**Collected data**
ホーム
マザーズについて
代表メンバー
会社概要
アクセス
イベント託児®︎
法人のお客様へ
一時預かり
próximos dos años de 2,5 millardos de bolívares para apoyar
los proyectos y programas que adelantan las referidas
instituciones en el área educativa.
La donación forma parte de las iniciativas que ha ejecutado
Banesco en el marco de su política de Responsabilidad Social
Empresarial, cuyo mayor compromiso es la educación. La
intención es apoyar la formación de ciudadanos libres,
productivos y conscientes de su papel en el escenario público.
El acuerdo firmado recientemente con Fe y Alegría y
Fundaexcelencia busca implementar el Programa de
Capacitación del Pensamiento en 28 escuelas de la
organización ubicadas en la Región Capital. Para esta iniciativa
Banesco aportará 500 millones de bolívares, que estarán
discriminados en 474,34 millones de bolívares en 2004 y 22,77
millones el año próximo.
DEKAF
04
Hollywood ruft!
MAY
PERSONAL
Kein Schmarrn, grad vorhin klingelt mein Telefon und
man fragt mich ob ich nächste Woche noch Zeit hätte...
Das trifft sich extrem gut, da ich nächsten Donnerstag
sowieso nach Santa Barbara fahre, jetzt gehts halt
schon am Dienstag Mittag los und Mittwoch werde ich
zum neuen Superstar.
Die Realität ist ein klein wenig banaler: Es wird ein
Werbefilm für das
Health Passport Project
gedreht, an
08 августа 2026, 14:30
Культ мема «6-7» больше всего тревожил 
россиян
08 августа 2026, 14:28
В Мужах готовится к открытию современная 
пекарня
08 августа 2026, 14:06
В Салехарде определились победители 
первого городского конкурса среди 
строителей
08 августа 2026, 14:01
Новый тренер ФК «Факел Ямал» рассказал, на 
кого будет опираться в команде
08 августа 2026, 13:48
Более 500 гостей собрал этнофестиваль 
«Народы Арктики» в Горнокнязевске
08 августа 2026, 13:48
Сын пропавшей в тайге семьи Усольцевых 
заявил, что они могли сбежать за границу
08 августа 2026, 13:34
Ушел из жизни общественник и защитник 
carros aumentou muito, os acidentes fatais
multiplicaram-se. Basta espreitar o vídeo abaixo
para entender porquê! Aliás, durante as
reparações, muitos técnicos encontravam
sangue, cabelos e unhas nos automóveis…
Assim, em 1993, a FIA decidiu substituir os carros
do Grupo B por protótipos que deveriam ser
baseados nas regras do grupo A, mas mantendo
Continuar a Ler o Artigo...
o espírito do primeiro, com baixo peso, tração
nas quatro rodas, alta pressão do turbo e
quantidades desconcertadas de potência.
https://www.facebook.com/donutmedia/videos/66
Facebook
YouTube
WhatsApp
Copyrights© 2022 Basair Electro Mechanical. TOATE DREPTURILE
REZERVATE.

**ACTION ITEM**
Select every line of the records holding the string "bolívares".

**OUTPUT BELOW**
próximos dos años de 2,5 millardos de bolívares para apoyar
Banesco aportará 500 millones de bolívares, que estarán
discriminados en 474,34 millones de bolívares en 2004 y 22,77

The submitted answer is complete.